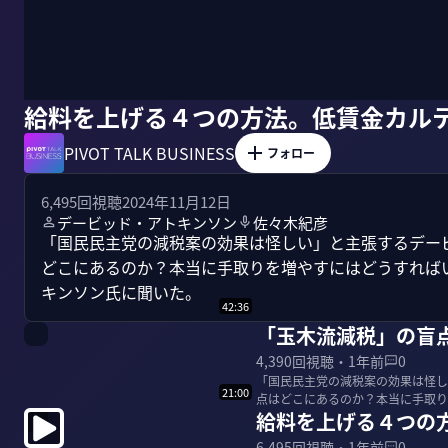
給料を上げる４つの方法。低賃金カル
PIVOT TALK BUSINESS
フォロー
6,495
回視聴
2024年11月12日
デービッド・アトキンソン
佐々木紀彦
「国民民主党の減税案の効果は怪しい」と主張するデー
どこにあるのか？本当に手取りを増やすにはどうすれば
キンソン氏に聞いた。
42:36
「玉木流減税」の盲
4,390
回視聴・
1年前
0
「国民民主党の減税案の効果は怪し
21:00
点はどこにあるのか？本当に手取り
給料を上げる４つの
て、アトキンソン...
6,495
回視聴・
1年前
0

▸ TASK STATEMENT:
Your copy should match every entry above exactly and contain no pictures.

▸ YOUR SOLUTION:
給料を上げる４つの方法。低賃金カル
PIVOT TALK BUSINESS
フォロー
6,495
回視聴
2024年11月12日
デービッド・アトキンソン
佐々木紀彦
「国民民主党の減税案の効果は怪しい」と主張するデー
どこにあるのか？本当に手取りを増やすにはどうすれば
キンソン氏に聞いた。
42:36
「玉木流減税」の盲
4,390
回視聴・
1年前
0
「国民民主党の減税案の効果は怪し
21:00
点はどこにあるのか？本当に手取り
給料を上げる４つの
て、アトキンソン...
6,495
回視聴・
1年前
0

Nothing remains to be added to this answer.